3.2 A EXPERIÊNCIA DE CARTA AO PAI

3.2.3 Considerações sobre a Prática

No decorrer das oficinas de treinamento e formação de ator oferecidas aos alunos- atores do Teatro Experimental de Arte por meio do “método” adotado e testado nesta pesquisa, verificou-se que houve uma interpenetração dos módulos em que o planejamento foi estruturado, em um movimento de idas e vindas dos temas e exercícios conforme as necessidades do grupo. Dessa forma, algumas práticas que estavam estabelecidas para o início acabaram permeando todo o processo; houve ainda o abandono de alguns exercícios, a inclusão de outros e a criação de novos.

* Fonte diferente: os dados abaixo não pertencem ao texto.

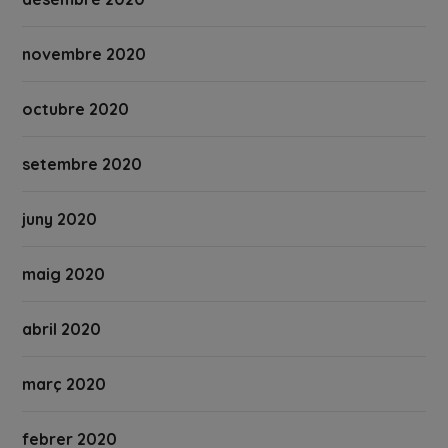
novembre 2020
octubre 2020
setembre 2020
juny 2020
maig 2020
abril 2020
març 2020
febrer 2020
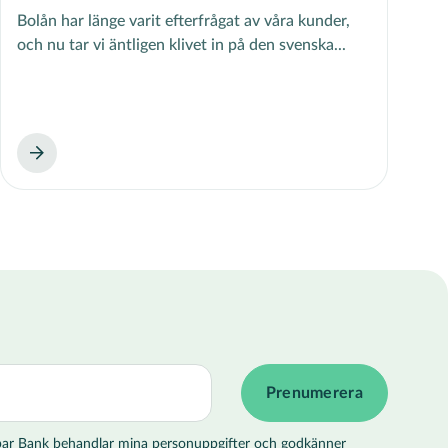
Bolån har länge varit efterfrågat av våra kunder,
och nu tar vi äntligen klivet in på den svenska...
 Spar Bank behandlar mina personuppgifter och godkänner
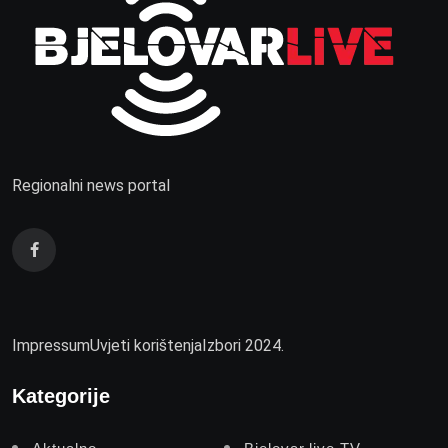
Regionalni news portal
Impressum
Uvjeti korištenja
Izbori 2024.
Kategorije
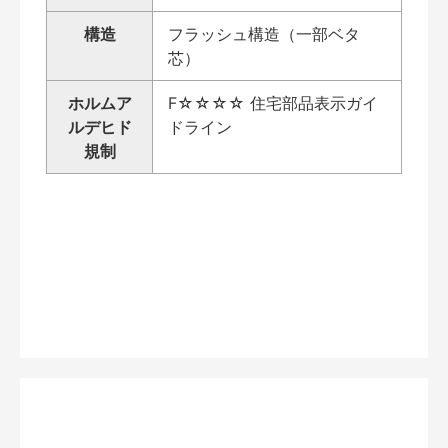
構造
フラッシュ構造（一部ベタ
芯）
ホルムア
F☆☆☆☆ 住宅部品表示ガイ
ルデヒド
ドライン
規制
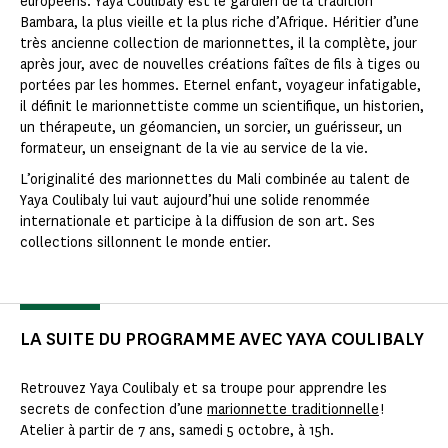
européens. Yaya Coulibaly est le gardien de la tradition
Bambara, la plus vieille et la plus riche d’Afrique. Héritier d’une
très ancienne collection de marionnettes, il la complète, jour
après jour, avec de nouvelles créations faîtes de fils à tiges ou
portées par les hommes. Eternel enfant, voyageur infatigable,
il définit le marionnettiste comme un scientifique, un historien,
un thérapeute, un géomancien, un sorcier, un guérisseur, un
formateur, un enseignant de la vie au service de la vie.
L’originalité des marionnettes du Mali combinée au talent de
Yaya Coulibaly lui vaut aujourd’hui une solide renommée
internationale et participe à la diffusion de son art. Ses
collections sillonnent le monde entier.
LA SUITE DU PROGRAMME AVEC YAYA COULIBALY
Retrouvez Yaya Coulibaly et sa troupe pour apprendre les
secrets de confection d’une
marionnette traditionnelle
!
Atelier à partir de 7 ans, samedi 5 octobre, à 15h.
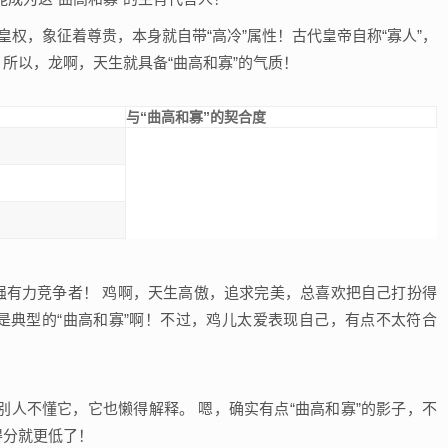
皇权，象征着尊贵，本身就自带“高冷”属性！古代皇帝自称“寡人”，
！所以，龙啊，天生就具备“曲高和寡”的气质！
与“曲高和寡”的契合度
强有力竞争者！ 鸡啊，天生高傲，追求完美，总喜欢把自己打扮得
是典型的“曲高和寡”啊！不过，鸡儿太爱表现自己，有点不太符合
人不懂它，它也懒得解释。 嗯，确实有点“曲高和寡”的影子，不
得分就更低了！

Para avaliar esse processo, além da observação contínua e atenta da prática, e das avaliações realizadas em grupo durante os encontros, foi solicitado aos atores que registrassem suas reflexões sobre as atividades em um diário de trabalho, tarefa a qual eu também me propus, e que respondessem um questionário enviado por email, após o encerramento das atividades. Todavia, dos doze atores envolvidos, somente quatro fizeram os registros em diário, e de maneira esporádica e sucinta; destes quatro, apenas um respondeu o questionário final, sendo que outros três também realizaram esta tarefa.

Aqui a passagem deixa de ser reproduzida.